- WHAT YOU SHOULD DO
Your answer should be the lines below from the one with "Find the location of a particular element. Image" to the one with "The width and height of the screenshot is (929, 1853).", both included, given again exactly and with nothing added.

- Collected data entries
= = = =

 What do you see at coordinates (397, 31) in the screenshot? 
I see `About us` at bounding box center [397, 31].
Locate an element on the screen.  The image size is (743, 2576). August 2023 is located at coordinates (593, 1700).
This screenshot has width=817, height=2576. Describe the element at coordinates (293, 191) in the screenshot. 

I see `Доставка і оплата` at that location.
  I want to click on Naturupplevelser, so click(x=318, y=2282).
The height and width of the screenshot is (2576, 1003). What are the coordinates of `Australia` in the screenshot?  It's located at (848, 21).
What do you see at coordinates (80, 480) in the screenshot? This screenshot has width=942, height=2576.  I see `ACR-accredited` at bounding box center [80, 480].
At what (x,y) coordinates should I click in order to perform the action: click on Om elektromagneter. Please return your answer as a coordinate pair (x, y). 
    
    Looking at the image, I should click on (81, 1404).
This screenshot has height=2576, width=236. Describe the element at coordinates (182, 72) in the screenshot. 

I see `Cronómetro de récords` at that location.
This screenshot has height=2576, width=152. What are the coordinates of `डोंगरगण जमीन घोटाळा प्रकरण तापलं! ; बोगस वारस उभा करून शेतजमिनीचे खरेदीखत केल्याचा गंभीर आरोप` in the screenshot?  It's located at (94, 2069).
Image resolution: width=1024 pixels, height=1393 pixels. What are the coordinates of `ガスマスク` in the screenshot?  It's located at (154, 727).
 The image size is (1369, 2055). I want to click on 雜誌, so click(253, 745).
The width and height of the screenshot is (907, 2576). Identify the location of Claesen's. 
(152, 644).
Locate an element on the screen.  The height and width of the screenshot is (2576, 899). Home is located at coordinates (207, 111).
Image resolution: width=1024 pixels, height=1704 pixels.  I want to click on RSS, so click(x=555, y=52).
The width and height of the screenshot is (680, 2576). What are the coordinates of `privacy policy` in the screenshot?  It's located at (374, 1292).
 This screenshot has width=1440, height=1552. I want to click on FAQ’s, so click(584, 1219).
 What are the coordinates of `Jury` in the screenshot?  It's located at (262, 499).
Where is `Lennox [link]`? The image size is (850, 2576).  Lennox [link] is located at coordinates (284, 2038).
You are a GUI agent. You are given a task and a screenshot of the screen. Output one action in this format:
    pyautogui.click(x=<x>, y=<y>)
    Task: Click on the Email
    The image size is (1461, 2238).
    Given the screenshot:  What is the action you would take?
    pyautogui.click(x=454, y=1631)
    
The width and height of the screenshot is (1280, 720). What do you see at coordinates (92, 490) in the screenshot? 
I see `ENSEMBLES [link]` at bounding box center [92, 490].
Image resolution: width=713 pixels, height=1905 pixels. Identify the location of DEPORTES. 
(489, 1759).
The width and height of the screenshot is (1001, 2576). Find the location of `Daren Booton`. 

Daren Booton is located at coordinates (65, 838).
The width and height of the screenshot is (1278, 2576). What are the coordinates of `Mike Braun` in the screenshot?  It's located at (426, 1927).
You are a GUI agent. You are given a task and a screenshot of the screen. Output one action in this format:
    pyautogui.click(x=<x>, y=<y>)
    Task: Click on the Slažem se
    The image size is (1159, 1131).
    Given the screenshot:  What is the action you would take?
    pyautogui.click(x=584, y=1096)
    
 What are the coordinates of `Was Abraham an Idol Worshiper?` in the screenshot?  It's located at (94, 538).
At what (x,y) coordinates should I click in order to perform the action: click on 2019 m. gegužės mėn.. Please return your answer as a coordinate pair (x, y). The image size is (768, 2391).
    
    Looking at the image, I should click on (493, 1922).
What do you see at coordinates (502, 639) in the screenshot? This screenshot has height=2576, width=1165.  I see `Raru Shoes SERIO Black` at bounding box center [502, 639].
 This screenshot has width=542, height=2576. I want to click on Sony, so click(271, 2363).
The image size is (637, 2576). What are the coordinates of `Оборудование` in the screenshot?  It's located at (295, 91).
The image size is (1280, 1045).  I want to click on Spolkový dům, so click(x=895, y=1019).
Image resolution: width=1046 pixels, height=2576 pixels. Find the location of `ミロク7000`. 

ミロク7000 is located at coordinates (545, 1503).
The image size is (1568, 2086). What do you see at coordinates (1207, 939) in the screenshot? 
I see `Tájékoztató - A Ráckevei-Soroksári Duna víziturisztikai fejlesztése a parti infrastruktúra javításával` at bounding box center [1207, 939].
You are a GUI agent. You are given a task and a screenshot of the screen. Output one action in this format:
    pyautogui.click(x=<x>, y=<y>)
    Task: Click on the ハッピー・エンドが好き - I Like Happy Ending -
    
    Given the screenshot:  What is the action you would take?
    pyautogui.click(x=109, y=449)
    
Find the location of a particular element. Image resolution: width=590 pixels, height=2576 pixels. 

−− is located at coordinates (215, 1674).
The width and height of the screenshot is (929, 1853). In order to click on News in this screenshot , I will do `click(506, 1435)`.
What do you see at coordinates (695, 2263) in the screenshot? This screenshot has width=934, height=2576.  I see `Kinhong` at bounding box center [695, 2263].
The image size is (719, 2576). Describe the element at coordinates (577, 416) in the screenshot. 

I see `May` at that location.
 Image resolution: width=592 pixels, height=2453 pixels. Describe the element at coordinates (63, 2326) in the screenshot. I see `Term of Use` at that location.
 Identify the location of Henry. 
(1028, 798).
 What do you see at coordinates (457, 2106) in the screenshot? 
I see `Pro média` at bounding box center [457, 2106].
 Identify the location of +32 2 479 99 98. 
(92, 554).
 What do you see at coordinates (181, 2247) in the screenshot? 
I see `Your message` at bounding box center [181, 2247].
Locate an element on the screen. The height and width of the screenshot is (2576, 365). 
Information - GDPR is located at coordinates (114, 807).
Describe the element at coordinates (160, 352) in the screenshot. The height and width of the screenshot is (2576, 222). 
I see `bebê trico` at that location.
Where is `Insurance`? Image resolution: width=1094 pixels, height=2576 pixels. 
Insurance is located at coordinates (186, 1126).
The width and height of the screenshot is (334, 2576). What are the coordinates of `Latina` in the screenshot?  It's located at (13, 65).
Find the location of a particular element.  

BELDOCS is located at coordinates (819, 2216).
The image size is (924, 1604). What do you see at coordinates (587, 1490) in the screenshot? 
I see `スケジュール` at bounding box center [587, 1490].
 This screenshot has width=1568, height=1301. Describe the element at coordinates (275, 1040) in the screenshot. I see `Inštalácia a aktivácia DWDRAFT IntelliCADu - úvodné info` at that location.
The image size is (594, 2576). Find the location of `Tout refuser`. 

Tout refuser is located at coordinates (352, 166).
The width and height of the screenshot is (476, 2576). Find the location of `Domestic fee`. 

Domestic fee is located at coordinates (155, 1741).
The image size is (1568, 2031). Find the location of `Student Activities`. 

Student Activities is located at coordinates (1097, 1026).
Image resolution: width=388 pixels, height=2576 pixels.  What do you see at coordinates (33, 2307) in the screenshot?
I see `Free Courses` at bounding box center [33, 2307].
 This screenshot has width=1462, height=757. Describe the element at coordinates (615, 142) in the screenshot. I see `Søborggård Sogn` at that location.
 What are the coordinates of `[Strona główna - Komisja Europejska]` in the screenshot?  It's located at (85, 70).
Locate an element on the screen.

= = = =

- EXERCISE RESPONSE
Find the location of a particular element. Image resolution: width=590 pixels, height=2576 pixels. 

−− is located at coordinates (215, 1674).
The width and height of the screenshot is (929, 1853). In order to click on News in this screenshot , I will do `click(506, 1435)`.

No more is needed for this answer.